» Brief
Give back the full listing as written. No pictures go with it.

» Data provided
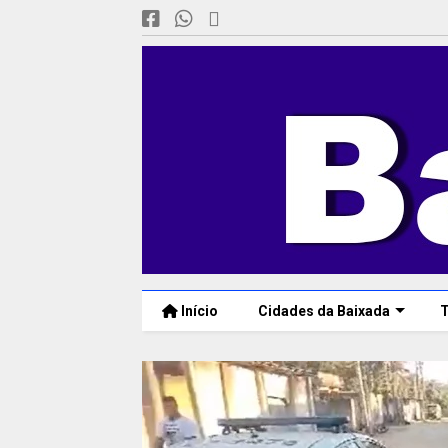
Início
Cidades da Baixada
T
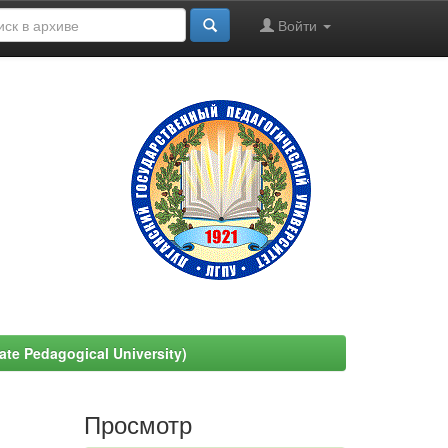
Войти
e Pedagogical University)
Просмотр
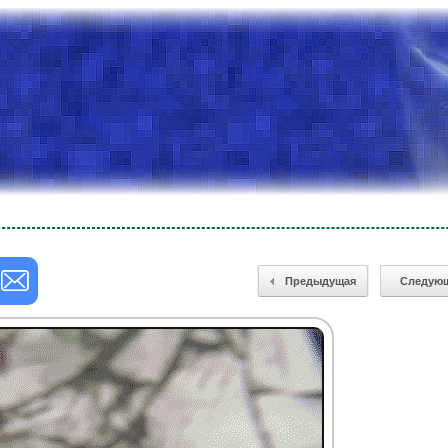
Предыдущая
Следую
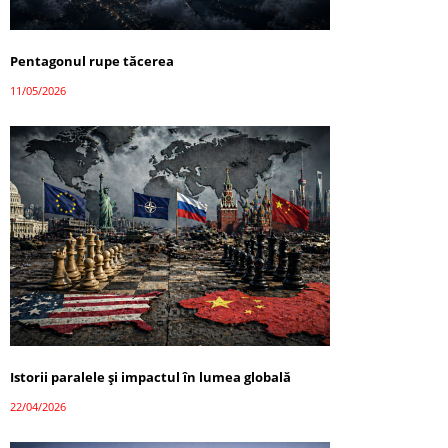
Pentagonul rupe tăcerea
11/05/2026
Istorii paralele și impactul în lumea globală
22/04/2026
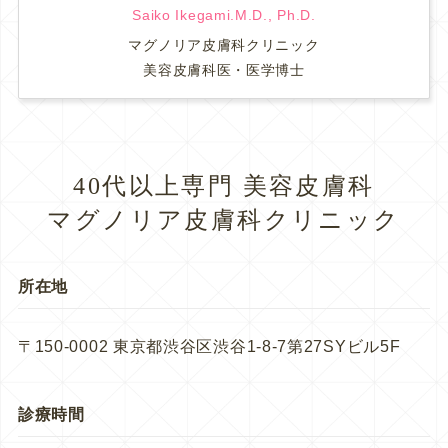
Saiko Ikegami.M.D., Ph.D.
マグノリア皮膚科クリニック
美容皮膚科医・医学博士
40代以上専門 美容皮膚科
マグノリア皮膚科クリニック
所在地
〒150-0002 東京都渋谷区渋谷1-8-7第27SYビル5F
診療時間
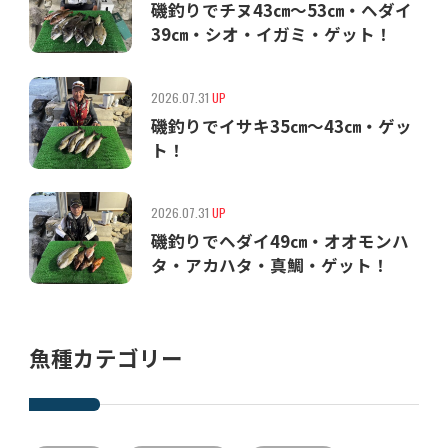
磯釣りでチヌ43㎝〜53㎝・ヘダイ
39㎝・シオ・イガミ・ゲット！
2026.07.31
UP
磯釣りでイサキ35㎝〜43㎝・ゲッ
ト！
2026.07.31
UP
磯釣りでヘダイ49㎝・オオモンハ
タ・アカハタ・真鯛・ゲット！
魚種カテゴリー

» Task solution
Início
Cidades da Baixada
T
Войти
e Pedagogical University)
Просмотр
Предыдущая
Следую
Pentagonul rupe tăcerea
11/05/2026
Istorii paralele și impactul în lumea globală
22/04/2026
Saiko Ikegami.M.D., Ph.D.
マグノリア皮膚科クリニック
美容皮膚科医・医学博士
40代以上専門 美容皮膚科
マグノリア皮膚科クリニック
所在地
〒150-0002 東京都渋谷区渋谷1-8-7第27SYビル5F
診療時間
磯釣りでチヌ43㎝〜53㎝・ヘダイ
39㎝・シオ・イガミ・ゲット！
2026.07.31
UP
磯釣りでイサキ35㎝〜43㎝・ゲッ
ト！
2026.07.31
UP
磯釣りでヘダイ49㎝・オオモンハ
タ・アカハタ・真鯛・ゲット！
魚種カテゴリー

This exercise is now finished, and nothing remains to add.